Les _Relations_ des Jésuites de 1665 racontent ainsi le supplice de M.
de Brigeac: "Il fut brûlé toute la nuit depuis les pieds jusqu'à la
ceinture, et le lendemain on continua encore à le brûler, après lui
avoir cassé les doigts. Durant cette sanglante et cruelle exécution, il
ne cessa jamais de prier Dieu pour la conversion de ces barbares offrant
pour eux toutes les douleurs qu'ils lui faisaient endurer, faisant à
Dieu cette prière: _Mon Dieu, convertissez-les_, et répétant toujours
ces paroles sans pousser un seul cri de plainte, quelque affreuses que
furent ses tortures."

Ce courage à supporter les supplices les plus cruels, cette sollicitude
et cette compassion pour les bourreaux étonnent moins quand on réfléchit
à la pureté de la vie de ce gentilhomme, et au dessein qui l'avait fait
venir à Villemarie pour offrir sa vie à Dieu en assistant les habitants
d'une ville si exposée aux coups des sauvages.



V

M. VIGNAL JUGÉ PAR SES CONTEMPORAINS.

La mort de M. Vignal, arrivant si peu de temps après celle de M. Le
Maître, plongea dans la douleur la plus profonde tous les colons.
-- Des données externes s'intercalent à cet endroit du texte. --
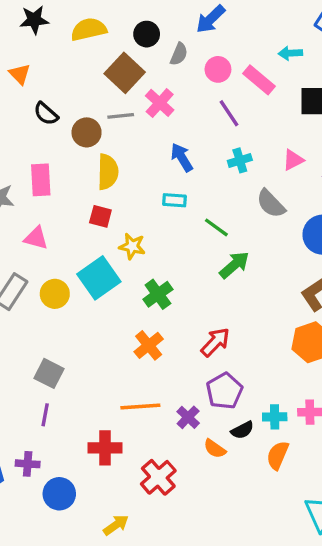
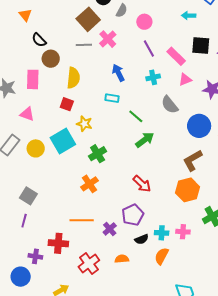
pink rectangle: (259, 80) -> (176, 56), moved
brown circle: (87, 132) -> (51, 59), moved
red arrow: (215, 342) -> (142, 184), moved, turned 84
orange semicircle: (215, 449) -> (122, 259), moved, turned 136
purple cross: (28, 464) -> (35, 256), moved
blue circle: (59, 494) -> (21, 277), moved

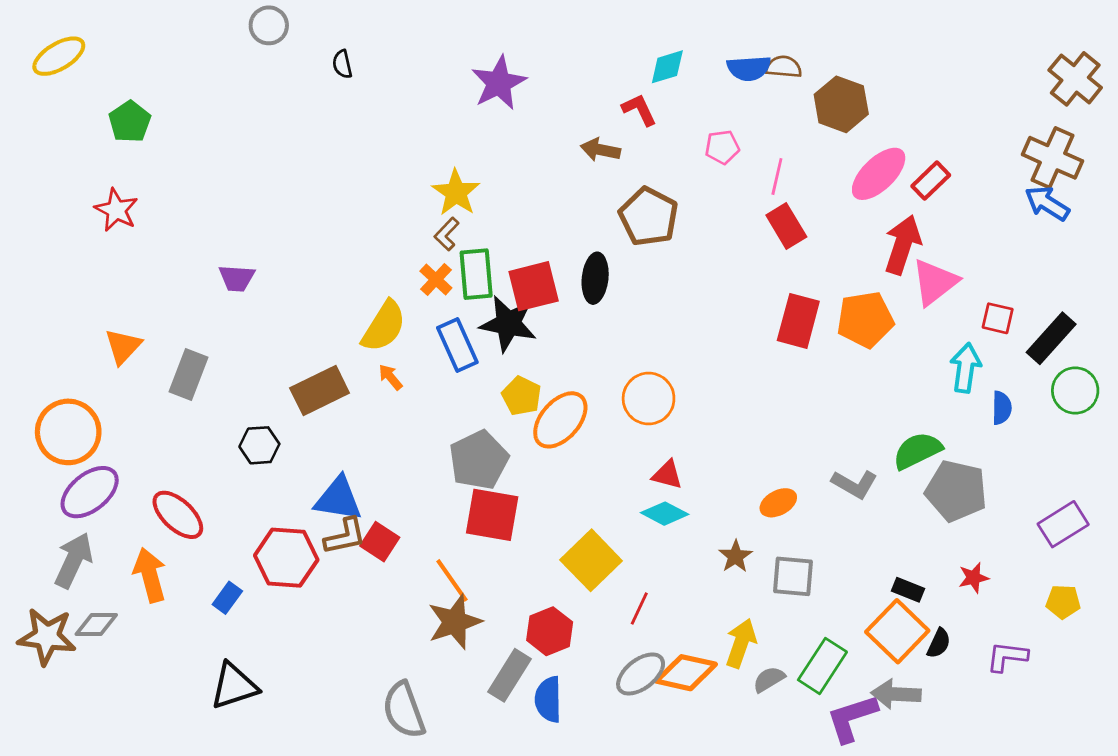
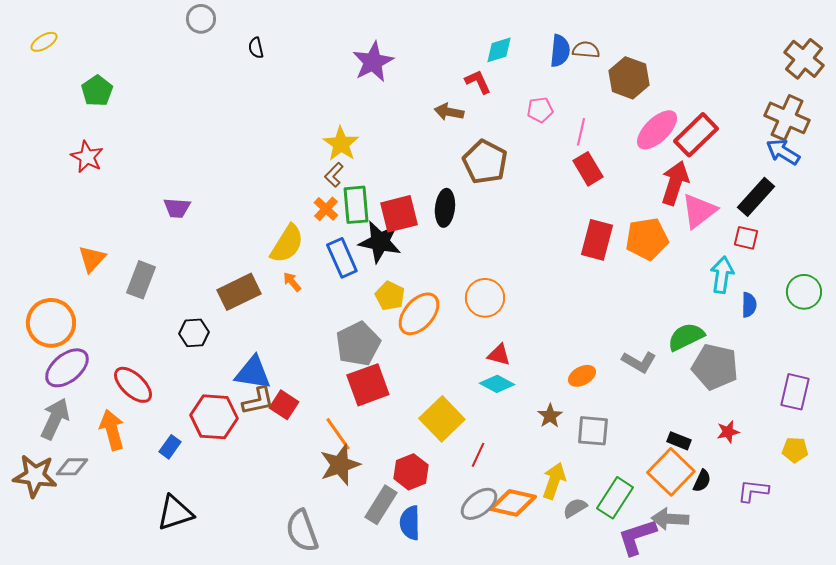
yellow ellipse: (59, 56) -> (44, 42), size x0.7
blue semicircle: (749, 68) -> (560, 51), turned -80
red rectangle: (931, 181) -> (696, 135), size x1.5
black rectangle: (1051, 338) -> (756, 197), moved
red square: (492, 515) -> (368, 385), turned -30
purple rectangle: (1063, 524) -> (795, 392), turned -45

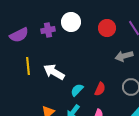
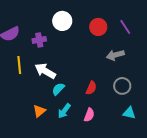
purple cross: (48, 30) -> (39, 40), moved
cyan semicircle: (77, 90) -> (58, 89), moved

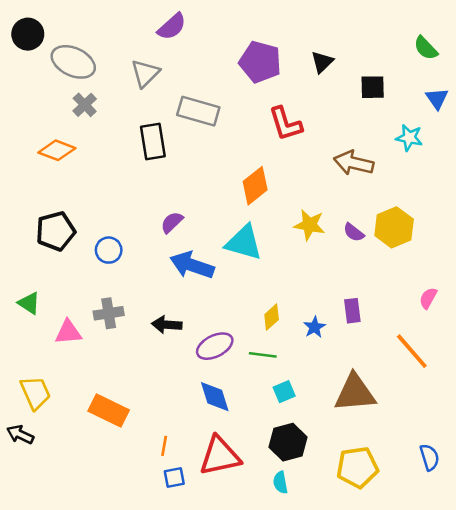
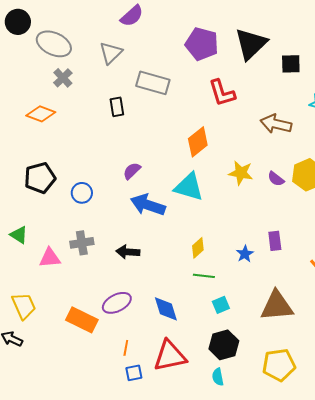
black triangle: (322, 62) -> (251, 44), size x1.8
black rectangle: (153, 141) -> (117, 107), size x0.7
yellow diamond: (272, 317) -> (198, 248), moved
purple ellipse: (215, 346) -> (117, 303), moved

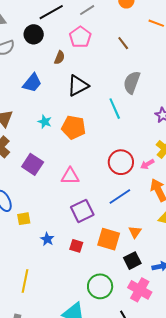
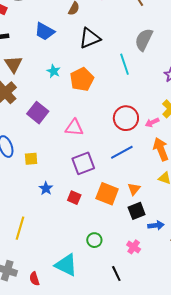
blue trapezoid: (32, 83) -> (45, 31), turned 75
orange pentagon: (74, 127) -> (82, 79), turned 30
yellow square: (24, 219) -> (31, 159), moved
black square: (132, 261) -> (137, 211), moved
green circle: (100, 286) -> (94, 240), size x0.6
pink cross: (140, 290) -> (134, 247), size x0.6

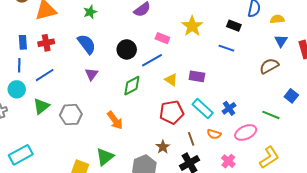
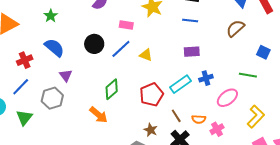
red cross: (46, 43) -> (25, 60), moved
purple rectangle: (197, 76) -> (192, 52), moved
yellow triangle: (171, 80) -> (146, 55), moved
green diamond: (132, 86) -> (112, 89), moved
blue cross: (229, 108) -> (206, 78), turned 32
cyan rectangle: (203, 109) -> (181, 84), turned -65
gray hexagon: (71, 115) -> (52, 98), moved
orange semicircle: (214, 134) -> (199, 119), moved
pink cross: (228, 161) -> (217, 129), turned 32

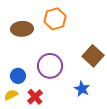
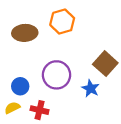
blue star: (82, 89) -> (91, 89), moved
red cross: (35, 97) -> (40, 110), turned -35

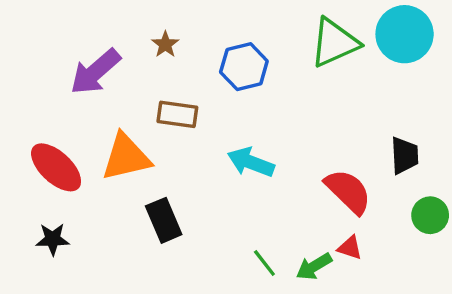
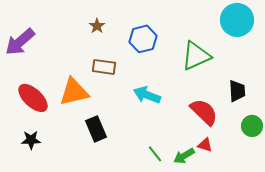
green triangle: (334, 43) -> (196, 56), moved
purple arrow: (95, 72) -> (20, 42), moved

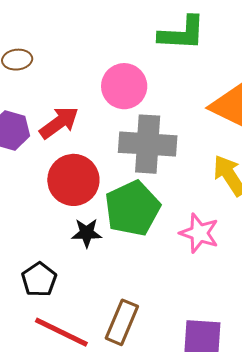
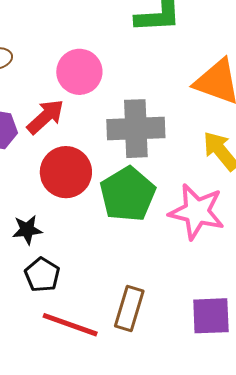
pink circle: (124, 86) -> (79, 72), moved
black star: (87, 233) -> (27, 230), moved
pink star: (199, 233) -> (197, 212), size x1.4

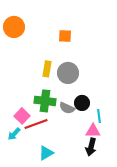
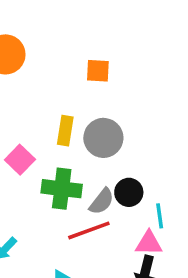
gray semicircle: (67, 108) -> (102, 201), turned -77
pink square: (22, 116) -> (20, 160), moved
red line: (36, 124) -> (89, 230), moved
Ce
digne prêtre, si remarquable par sa charité, son humilité, son esprit de
pénitence et son zèle d'apôtre, avait, quoique arrivé depuis deux ans
seulement à Villemarie, conquis l'estime et l'affection de tous. On
attendait beaucoup de lui, Dieu ne lui laissa pas le temps de produire
tous ses fruits.

Les contemporains ont rendu à ses vertus les plus éclatants témoignages.
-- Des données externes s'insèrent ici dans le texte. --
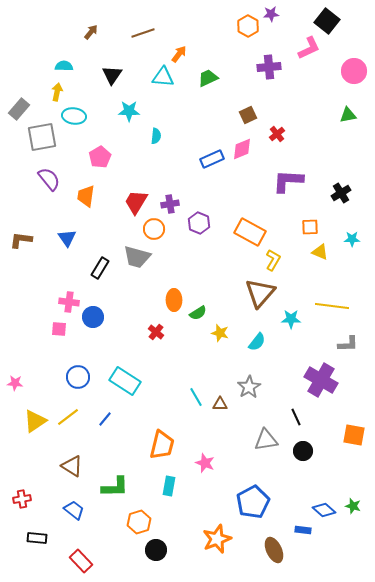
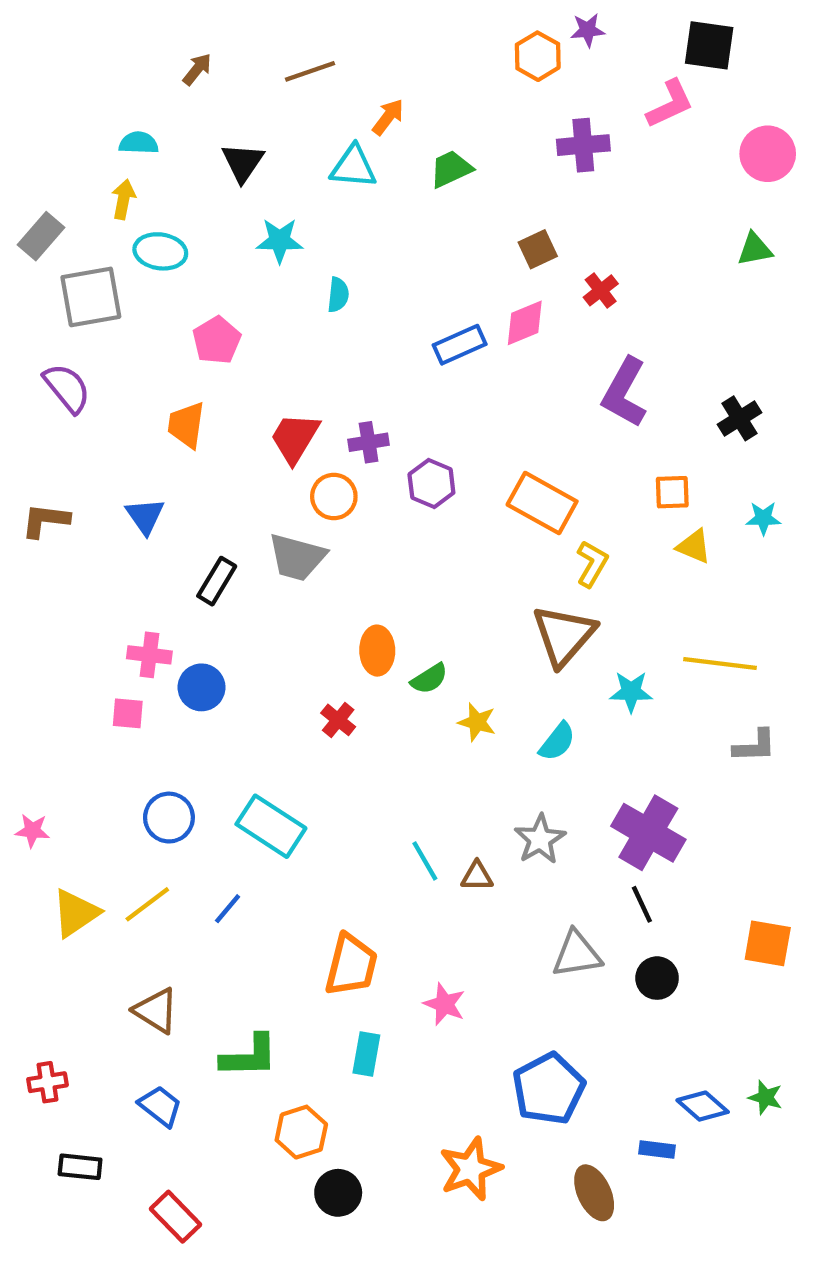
black square: (327, 21) -> (709, 45), turned -30
purple semicircle: (49, 179) -> (67, 388), moved
purple L-shape: (288, 181) -> (625, 392), turned -64
purple cross: (321, 380) -> (648, 833), moved

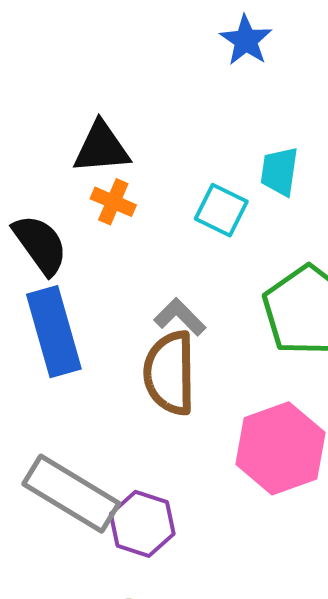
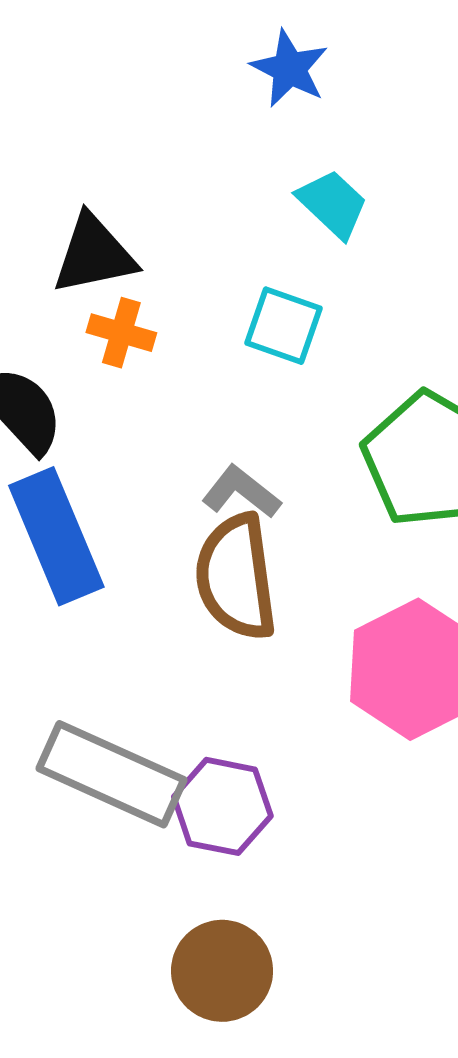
cyan trapezoid: (279, 171) -> (333, 204), moved, turned 132

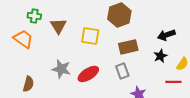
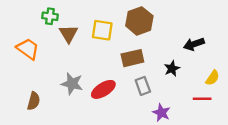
green cross: (34, 16) -> (50, 16), moved
yellow square: (90, 36) -> (102, 30), moved
brown rectangle: (128, 47) -> (132, 58), moved
black star: (160, 56) -> (172, 69), moved

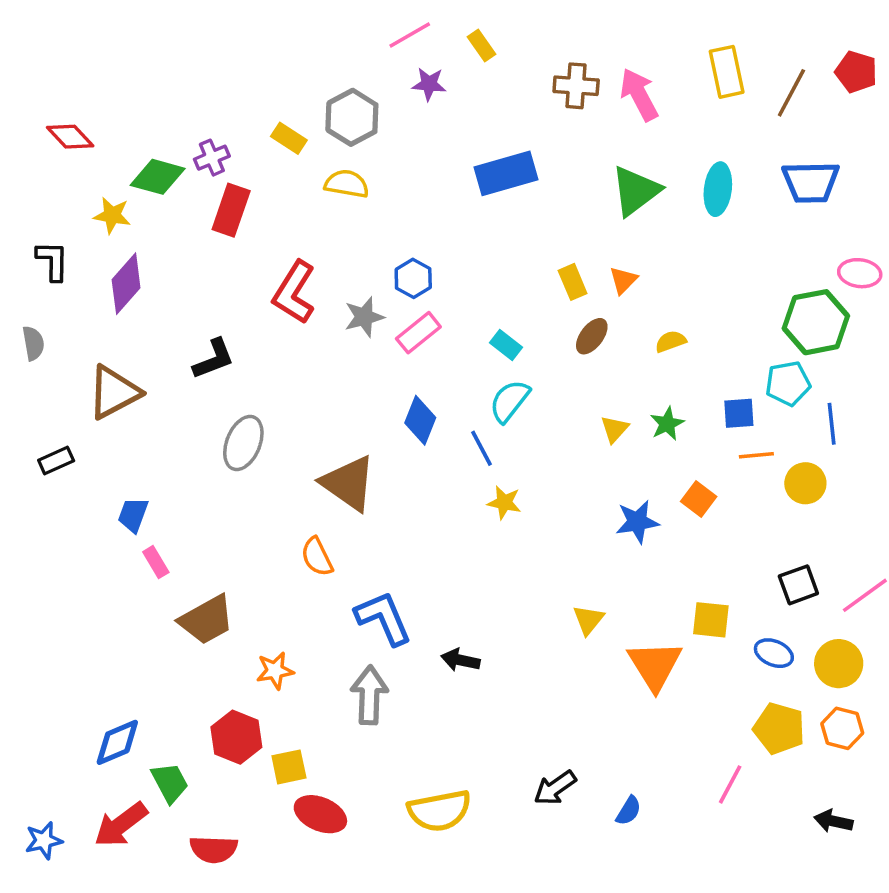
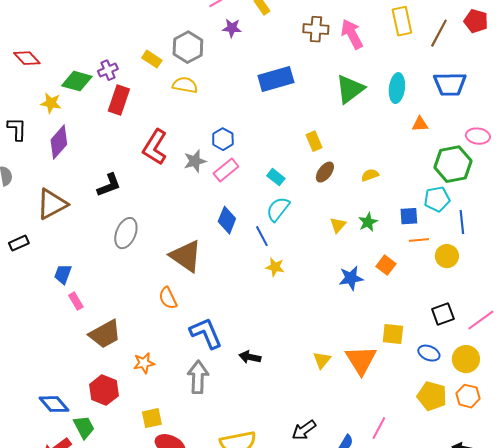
orange triangle: (623, 280) -> (420, 124), moved, turned 42
yellow triangle: (588, 620) -> (322, 360), moved
red hexagon: (236, 737) -> (104, 390), moved
blue diamond: (117, 742) -> (54, 404), turned 72
pink line: (730, 784) -> (379, 428), moved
"La vie de M. Vignal, lit-on dans la _Relation_ des Jésuites de 1662,
était d'une très douce odeur à tous les Français par la pratique de
l'humilité, de la charité, de la pénitence, vertus qui étaient rares en
lui et qui le rendaient aimable à tout le monde; et sa mort a été bien
précieuse aux yeux de Dieu, puisqu'il l'a reçue de la main de ceux
pour lesquels il a souvent voulu donner sa vie; il avait des grandes
tendresses pour leur salut, il s'est offert plusieurs fois de nous venir
joindre quand nous étions à Onnontaghé, afin de travailler ensemble à
la conversion de ces barbares. Il l'aurait fait si sa complexion et ses
forces eussent correspondu à son courage."
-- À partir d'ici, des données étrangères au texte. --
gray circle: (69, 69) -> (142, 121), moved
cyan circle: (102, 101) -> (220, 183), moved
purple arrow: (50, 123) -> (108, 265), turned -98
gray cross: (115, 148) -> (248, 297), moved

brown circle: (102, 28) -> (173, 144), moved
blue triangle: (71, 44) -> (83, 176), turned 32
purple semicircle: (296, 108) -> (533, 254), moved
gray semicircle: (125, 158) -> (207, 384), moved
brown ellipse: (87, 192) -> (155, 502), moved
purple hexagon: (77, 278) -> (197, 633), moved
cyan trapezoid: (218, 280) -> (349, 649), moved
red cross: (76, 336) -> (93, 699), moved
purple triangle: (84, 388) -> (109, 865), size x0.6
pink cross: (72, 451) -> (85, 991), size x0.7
Ce fut surtout aux hospitalières de Saint-Joseph, dont M. Vignal était
le supérieur et le confesseur, que cette mort fut sensible. Elles en
parlaient ainsi à leurs soeurs de France: "Nous nous flattions de
posséder longtemps M. Vignal, qui nous avait été donné en remplacement
de M. Le Maître; mais Dieu en a disposé autrement et lui a fait éprouver
le même sort qu'à ce dernier. Étant allé avec quelques ouvriers à l'_Ile
à la Pierre_, il fut reçu par les Iroquois qui le prirent et le tuèrent.
Ce sont là des circonstances bien douloureuses pour ses amis, mais
particulièrement pour nous qui en sommes vivement affligées... Il était
très porté pour nos intérêts, et nous affectionnait beaucoup."

M. Vignal, comme tant d'autres colons qui avaient abandonné positions du
monde, affections de famille, patrie pour venir en Canada conquérir à
Dieu des âmes, s'était consacré au service du divin Maître, service qui,
ainsi qu'il nous l'a appris lui-même, doit être une lutte.

M. Vignal était un véritable serviteur de Dieu; il aspirait au martyre
qui rend l'homme le plus semblable au divin Maître, et son désir le plus
intense était d'en conquérir la couronne.

Dieu exauça le désir de ce saint prêtre et, pour prix de ses vertus,
il lui donna la récompense la plus enviable pour toute âme vraiment
chrétienne: le martyre.



LE MAJOR LAMBERT CLOSSE

1641-1662



I

DES QUALITÉS ET DU COURAGE DE LAMBERT CLOSSE.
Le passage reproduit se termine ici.